Brunelleschi’s architecture grew from a city looking back at the inspiration of the classical world. With their backdrop this idea of ancient, pagan empire, the Florentines expanded their horizons in every direction: a revival of sculpture produced Donatello’s effeminate bronze David, modelled from statues of Antinous, Emperor Hadrian’s lover; Botticelli’s mysterious scenes and earthy pigments depicting non-Christian characters with echoes of Ovidian myth. This shocking departure from the culturally dominant Church represents Florence’s desperation to reinvent itself, to repurpose ancient ideas to craft their contemporary image.

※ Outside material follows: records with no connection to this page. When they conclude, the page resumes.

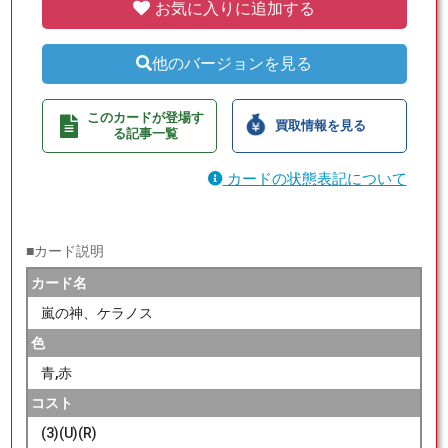
お気に入りに追加する
他のバージョンを見る
このカードが登場す
買取情報を見る
る記事一覧
カードの状態表記について
■カード説明
カード名
嵐の神、ケラノス
色
青,赤
コスト
(3)(U)(R)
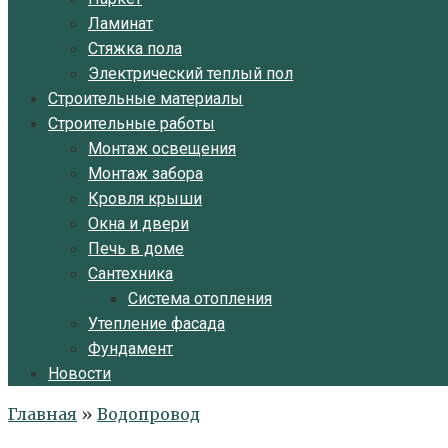
Ламинат
Стяжка пола
Электрический теплый пол
Строительные материалы
Строительные работы
Монтаж освещения
Монтаж забора
Кровля крыши
Окна и двери
Печь в доме
Сантехника
Система отопления
Утепление фасада
Фундамент
Новости
Главная
»
Водопровод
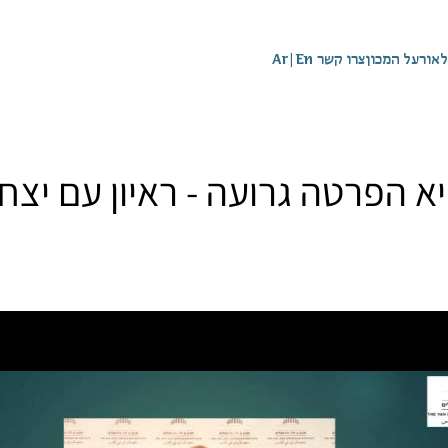
לאור
על המכון
צרו קשר
En
|
Ar
 הפרטה גרועה - ראיון עם יצחק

Brunelleschi himself travelled to Rome, to sketch the ancient ruins and observe the constructions of a civilisation that was now in the distant past, and the inspiration of the Classical world in Brunelleschi’s architecture is unmissable. Lining the loggia of the Hospital, or the interior of Santo Spirito, are always columns; the Corinthian capitols at their head underscore their Greek and Roman origin. When there are not columns, there are its cousin: pilasters, an engaged wall decoration that imitates a column with its capitol, shaft and base, while remaining attached to the wall — a distinctly Roman adornment that lines the outer rings of the Colloseum. The use of Roman architectural features in the construction of the hospital, a civic building, sends a clear message as to Florence’s ambitions, aligning their government and its charitable projects with the ancient imperial powers of Rome.
The smaller details of the Ospedale invite further examination — the curves of Brunelleschi’s porticoes leave round spaces for tondi, from the Italian rotondo, which are circular pieces of art found in Greek antiquity. And there was no shortage of artwork to fill them; the workshop of Della Robbia and Michelangelo produced many tondi, sculpted and painted, outlining the intertwining paths of Renaissance art and architecture as jointly inspired by Classic technique. As Brunelleschi’s designs for a civic building literally form themselves around the inclusion of artwork, shaped by the Florentine preoccupation with their own image — the work of civic charity, funded by the Silk Guild, becomes instead a representation of aesthetic innovation and prowess.
While anchored in the style of the past, the Renaissance era was one of dynamic growth and rediscovery. Latin had remained the language of education, but it was limited to its ecclesiastical domain; the shift to revisit secular models of rhetoric, poetry and philosophy was a dramatic one. Not as dramatic, however, as the restoration of Ancient Greek as part of a humanistic education, which opened up what was for Florentines a new world of philosophical ideas, and academia built up over centuries. Philosophers like Plato could now be read in their original words, instead of through mangled translations.
The cacophony of new voices shines through in Brunelleschi’s designs. Vitruvius, the Roman engineer, who was fascinated by proportion — his name now best preserved through Da Vinci’s Vitruvian Man, a sketch on exactly that theme — is exhibited in Brunelleschi’s precise layouts, his attention to balance. The geometric harmony present in all of Brunelleschi’s buildings aligned with Florentine focuses on order and authority, another component of their distinguishing their own political power from that of the church.
Another voice, the Platonic tradition of investigative science, encouraged a practical process, which Brunelleschi followed precisely in his endeavours to study the dome of the Roman Pantheon before constructing his own in Santa Maria del Fiore. In this wave of rediscovering the wisdom of the Classical world, Brunelleschi became versed in a geometry founded by Thales, Euclid, Pythagoras, Archimedes and many other Greek mathematicians and philosophers. It is impossible not to see this sharp awareness of angle, position and shape in Brunelleschi’s repeating vaults and arches. His use of these techniques were extremely innovative, and they serve as manifestations of the intellectual revolution around him. Florence’s artistic and architectural affection for the Ancient Greeks was a culturally shocking departure from Christianity, and demonstrated their search for their own, unique identity — one which Brunelleschi forged.